Conversation
Edited 2 days ago

one of my takeaways from this locking bug writeup https://fly.io/blog/parking-lot-ffffffffffffffff/ is that, yet again, timeouts are a terrible tool and likely to cause lots of trouble, because they are almost always going to lead to very under-tested codepaths on several layers of the system

3
0
0

("several layers" because something hits a timeout and then several layers up you have to deal with not being able to perform some operation which you probably weren't just trying to perform for fun, though that wasn't the problem in this case.)

1
0
0

and because computers are so nondeterministic in how much time stuff takes (people build random number generators based on how nondeterministic timings are!), the timeout path will be triggered essentially at random under load, and so you've essentially explicitly wired up a mostly-untested weird code path to a random number generator

0
1
1
@jann Timeouts. Can't live with them, can't live without them. ;-)
1
0
3

@paulmckrcu speaking as a perfectionist who has never written major system components myself, my ivory tower perspective is that pretty much the only valid usecases for timeouts are:

  • a remote system is not responding, drop the connection and maybe connect again later
  • a hardware device is not responding, treat it as disconnected and maybe try to set it up from scratch later
  • retransmits inside a network protocol implementation for unreliable transports
  • warn-only timeouts that warn but keep waiting
  • mixing outputs for a local hardware device that has wall-clock time constraints (like compositing framebuffers or mixing audio output), where a timeout just means an input gets skipped for a round

and I think most other timeouts are misguided hacks that sacrifice correctness to reduce the perceived impact of preexisting bugs.

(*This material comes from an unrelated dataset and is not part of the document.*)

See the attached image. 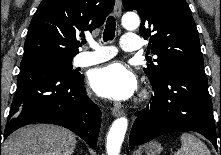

Anytime I have to look at stuff involving timeouts, it's because timeouts have consequences like "someone used a hook to perform unanticipatedly costly work, so the system shoots down that work in the middle and then restarts it from scratch in a loop" or "oh if this TLB flush takes too long let's just skip the flush and keep going as if everything's fine" or "an application is doing too much work without responding to the graphical environment for a few seconds so let's just kill the window"

3
0
0

@jann @paulmckrcu I strongly suspect timeouts are a product of systems thoughtlessly being integrated with the internet as the easiest way to deal with 'oh something in the callstack might be relying on something that might be slow/delayed/gone wrong in the network'.

I've noticed how INCREDIBLY unreliable apps are in the face of even minor network issues.

Which is very ironic given the internet was specifically designed for robustness in the face of connectivity issues.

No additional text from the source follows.